Visiting London Advice
Dos and Don’ts when visiting London
As you would expect from a proud Londoner, I love the city immensely and have an affinity with its people. However I must admit that us British are an odd race. When I originally sat down and thought about writing this short guide of the dos and Don’ts when visiting London, I realised just how many unwritten social/cultural rules there are, all of which would be frowned upon should you break them.
This makes its hard for visitors to London, and Britain as a whole, as you would probably break every single one without realising as they can be quite obscure. Please don’t think you’ll be sent the Tower of London should you fall foul of them, however you may have an irate Londoner if you do!
Things have changed more recently. As London has become more ethnically diverse, Londoners have become more accepting of etiquette slips, however other areas of U.K. may be less accepting.
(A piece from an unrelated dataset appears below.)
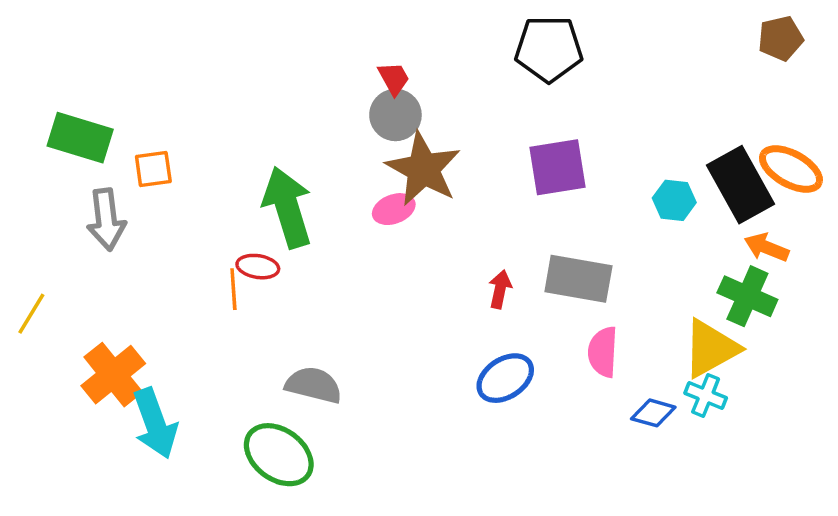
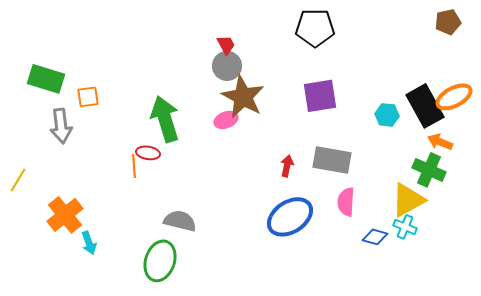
orange ellipse: (791, 169) -> (454, 97), turned -57
blue ellipse: (505, 378) -> (290, 217), size x1.4
cyan arrow: (155, 423) -> (89, 243), size x0.6
green ellipse: (279, 455) -> (160, 261), turned 72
Of all the faux pas, this still has the largest reaction. Queuing has become a national obsession with the British. We will form a queue for absolutely everything and if someone decides to jump the queue and walk straight to the front, there will be outrage from the people queuing. If you are unsure whether the queue is for the attraction you want to visit it is common etiquette to enquire with the last person in the line.
The last thing to remember whilst standing in a queue, is that it’s very un-British to moan about the length of the wait whilst standing in line. Instead discuss the weather or the latest football results if you wish to blend in.
Us Brits become uncomfortable about discussing gratuities as it’s socially impolite to request money. I’m often asked by passengers in my taxi what the standard tip for taxi drivers in London is and when I hear that question I can feel myself become anxious. Then I began answering the question with a simple answer “tip me as you would in your own country” which is a perfect answer as it avoids discussing a particular figure which is considered rude.
In the interests of this article, I will suppress my anxiety. Tipping London Taxis is a standard practice and most tips are 10% which is the same as waitresses and waiters. Doormen at the hotels should be tipped £1 if they have handled your luggage.
Don’t be fooled by the courteous way someone accepts the tip. Many will thank you for the gratuity with a surprised reaction but don’t be fooled as certain jobs in the travel hospitality industry will expect a tip.
Historically the British have been a relatively reserved nation and that hasn’t really changed too much. Talking loudly in certain circumstances, including whilst on public transport, museums and art galleries is unacceptable. Even when walking through London you very rarely hear a raised voice, most are drowned out by the noise of the traffic (although this will change with the increased use of electric vehicles), and when there are raised voices many people will turn and look.
When sitting on the tube it is expected that you talk in hushed tones with the people in your immediate vicinity. You will rarely see large groups entering the tube and talking group wide. The tube is old and noisy, but people still manage to converse quietly.
Whilst on any form of public transport it is deemed poor manners to answer a call on your mobile. Its human nature to amplify your voice whilst on the phone which means you break the golden rule of talking quietly.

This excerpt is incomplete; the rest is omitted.